In the listing that follows, the range to quote begins at the line that has "fisik yang bikin" and ends after the line that has "Mine Shooter. Nubik Vs Everyone!"; quote it verbatim and add nothing.

◆ ◆ ◆ ◆ ◆

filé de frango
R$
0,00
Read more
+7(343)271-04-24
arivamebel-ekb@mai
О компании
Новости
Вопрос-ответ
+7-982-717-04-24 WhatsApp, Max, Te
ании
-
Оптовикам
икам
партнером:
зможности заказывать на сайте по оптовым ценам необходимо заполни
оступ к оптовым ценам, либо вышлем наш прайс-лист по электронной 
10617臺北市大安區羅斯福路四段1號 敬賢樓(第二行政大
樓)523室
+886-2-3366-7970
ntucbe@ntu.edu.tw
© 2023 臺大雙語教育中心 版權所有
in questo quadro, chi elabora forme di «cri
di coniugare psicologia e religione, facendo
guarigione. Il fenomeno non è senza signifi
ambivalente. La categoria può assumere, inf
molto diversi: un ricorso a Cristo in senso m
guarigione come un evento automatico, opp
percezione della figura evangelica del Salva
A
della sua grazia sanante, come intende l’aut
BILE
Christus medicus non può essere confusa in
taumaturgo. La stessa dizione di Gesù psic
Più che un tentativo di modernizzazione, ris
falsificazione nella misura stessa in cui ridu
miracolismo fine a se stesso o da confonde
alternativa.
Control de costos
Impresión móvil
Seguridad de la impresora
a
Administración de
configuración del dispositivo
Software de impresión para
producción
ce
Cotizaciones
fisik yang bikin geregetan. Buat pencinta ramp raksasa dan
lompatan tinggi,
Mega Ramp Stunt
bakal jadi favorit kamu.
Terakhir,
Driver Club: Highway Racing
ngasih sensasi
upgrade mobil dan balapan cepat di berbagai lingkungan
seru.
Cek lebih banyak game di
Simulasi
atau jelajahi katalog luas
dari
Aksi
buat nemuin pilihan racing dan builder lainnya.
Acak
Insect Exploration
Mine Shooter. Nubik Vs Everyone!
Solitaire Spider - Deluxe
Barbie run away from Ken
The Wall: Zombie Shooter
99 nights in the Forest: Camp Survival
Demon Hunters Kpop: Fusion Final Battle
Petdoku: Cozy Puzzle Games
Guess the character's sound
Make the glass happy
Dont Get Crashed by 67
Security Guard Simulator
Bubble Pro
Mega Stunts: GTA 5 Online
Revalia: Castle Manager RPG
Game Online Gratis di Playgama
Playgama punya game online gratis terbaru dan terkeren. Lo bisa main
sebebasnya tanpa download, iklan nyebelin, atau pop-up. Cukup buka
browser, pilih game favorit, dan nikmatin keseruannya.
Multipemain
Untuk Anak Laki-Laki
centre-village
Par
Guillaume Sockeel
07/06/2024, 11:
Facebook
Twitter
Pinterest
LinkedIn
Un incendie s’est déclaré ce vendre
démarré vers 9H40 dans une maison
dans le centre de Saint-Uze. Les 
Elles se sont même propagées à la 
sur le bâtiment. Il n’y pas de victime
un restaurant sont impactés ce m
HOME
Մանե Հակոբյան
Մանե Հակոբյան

◆ ◆ ◆ ◆ ◆

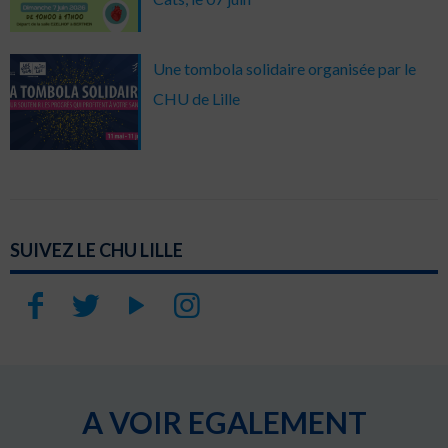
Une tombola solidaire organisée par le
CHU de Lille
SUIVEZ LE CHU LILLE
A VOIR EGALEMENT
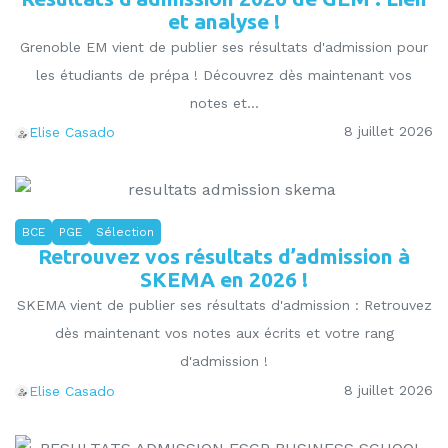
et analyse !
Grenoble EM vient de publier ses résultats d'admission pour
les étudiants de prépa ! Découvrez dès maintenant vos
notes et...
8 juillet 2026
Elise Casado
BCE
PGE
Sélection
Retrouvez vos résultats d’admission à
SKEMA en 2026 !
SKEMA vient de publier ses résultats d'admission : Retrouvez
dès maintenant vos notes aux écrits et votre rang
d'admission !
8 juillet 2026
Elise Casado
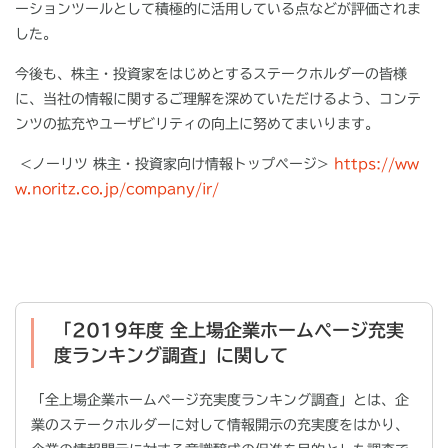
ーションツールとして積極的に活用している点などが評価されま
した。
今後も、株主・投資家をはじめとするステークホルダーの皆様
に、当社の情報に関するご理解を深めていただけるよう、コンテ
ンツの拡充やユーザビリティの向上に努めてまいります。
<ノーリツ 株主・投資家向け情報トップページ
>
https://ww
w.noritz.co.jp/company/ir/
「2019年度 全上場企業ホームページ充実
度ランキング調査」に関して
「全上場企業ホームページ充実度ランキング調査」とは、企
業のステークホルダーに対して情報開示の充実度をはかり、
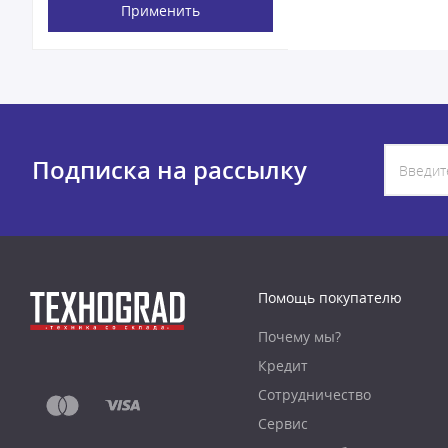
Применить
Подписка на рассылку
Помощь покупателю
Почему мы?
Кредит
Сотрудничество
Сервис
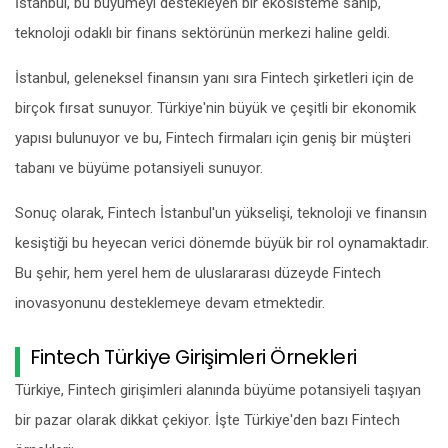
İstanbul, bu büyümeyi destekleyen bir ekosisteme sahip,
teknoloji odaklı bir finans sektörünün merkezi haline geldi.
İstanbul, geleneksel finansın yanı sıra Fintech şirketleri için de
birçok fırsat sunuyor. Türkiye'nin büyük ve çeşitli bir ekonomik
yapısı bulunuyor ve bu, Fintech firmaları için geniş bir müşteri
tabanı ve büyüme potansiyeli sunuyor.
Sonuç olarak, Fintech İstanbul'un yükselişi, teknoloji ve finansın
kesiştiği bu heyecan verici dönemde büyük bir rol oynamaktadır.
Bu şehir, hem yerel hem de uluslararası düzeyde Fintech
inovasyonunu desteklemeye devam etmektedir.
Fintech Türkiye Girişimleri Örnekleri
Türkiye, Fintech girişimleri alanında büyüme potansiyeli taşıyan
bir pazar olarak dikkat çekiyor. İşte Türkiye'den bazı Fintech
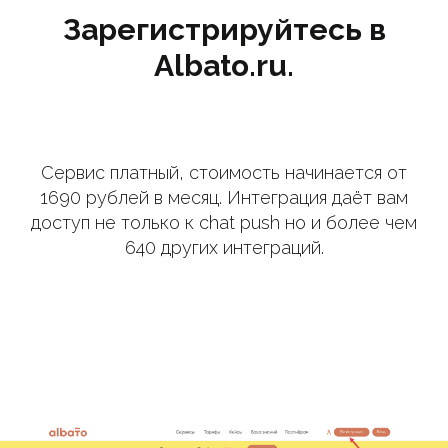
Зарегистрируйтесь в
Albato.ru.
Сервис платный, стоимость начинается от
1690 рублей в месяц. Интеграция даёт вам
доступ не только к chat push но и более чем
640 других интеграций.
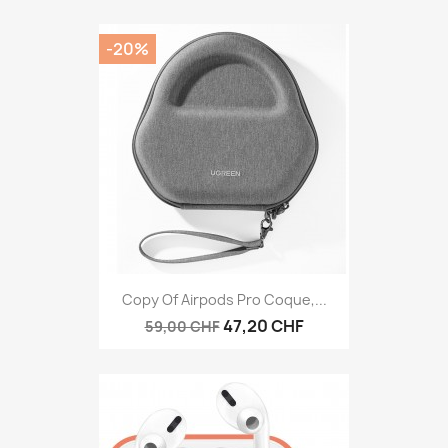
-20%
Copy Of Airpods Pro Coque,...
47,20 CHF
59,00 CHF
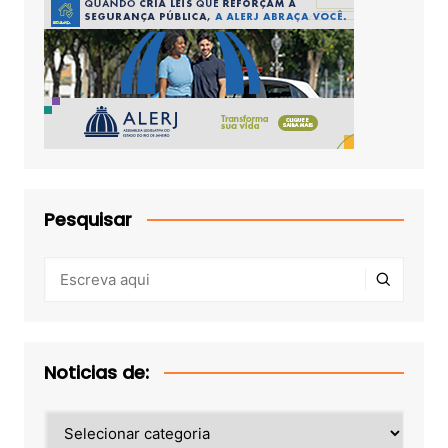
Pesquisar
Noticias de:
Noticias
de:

◆ ◆ ◆ ◆ ◆

## Task solution:
fisik yang bikin geregetan. Buat pencinta ramp raksasa dan
lompatan tinggi,
Mega Ramp Stunt
bakal jadi favorit kamu.
Terakhir,
Driver Club: Highway Racing
ngasih sensasi
upgrade mobil dan balapan cepat di berbagai lingkungan
seru.
Cek lebih banyak game di
Simulasi
atau jelajahi katalog luas
dari
Aksi
buat nemuin pilihan racing dan builder lainnya.
Acak
Insect Exploration
Mine Shooter. Nubik Vs Everyone!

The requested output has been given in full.